🔹GRACIAS
No hay mejor leyenda urbana que la que dice que editar es fácil, ni peor historia de terror que embarcarse en un proyecto que se hallaba, de alguna manera, perseguido por fantasmas del pasado. Sin existir todavía como tal, Grimorio 13 imponía respeto. Uno de los autores, Álvaro Aparicio, germinó la idea de una antología oscura con José Núñez, editor de Carlinga, pero la idea se congeló igual que se congela quien sufre parálisis del sueño: súbitamente y sin posibilidad de reacción. La esperanza de retomarlo en tiempos más prósperos permaneció con la ilusión de los autores por adentrarse en un género tan escurridizo (¡y diría que castigado!) como es la fantasía… oscura.

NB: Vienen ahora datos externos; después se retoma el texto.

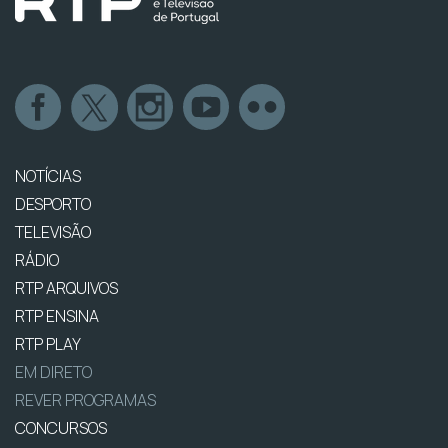
NOTÍCIAS
DESPORTO
TELEVISÃO
RÁDIO
RTP ARQUIVOS
RTP ENSINA
RTP PLAY
EM DIRETO
REVER PROGRAMAS
CONCURSOS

Aquel fue el primer obstáculo: ¿Qué es la fantasía oscura? Ni siquiera yo lo tenía muy claro. Al menos, no en la estética, sí en la forma; me pasé varias semanas leyendo relatos de fantasía oscura, que no grimdark, antes de presentarme a los autores como «la editora». Descubrí varias cosas: la primera, que no es un subgénero arraigado en España, y las publicaciones de fantasía oscura se cuentan con los dedos de las manos, y la mayoría se amparan en géneros más grandes como el terror o la fantasía; la segunda, que necesitábamos alimentar nuestro propio imaginario con historias que sucedieron (¿o no?) en pueblos y ciudades que hemos recorrido cientos de veces. Lugares sombríos. Sucesos extraños. Escalofríos al cruzar un puente. Lienzos que recuerdan nuestra propia mitología mejor que nosotros. En definitiva, apostamos por una mezcla de folclore español y ficción. Y no puedo estar más orgullosa.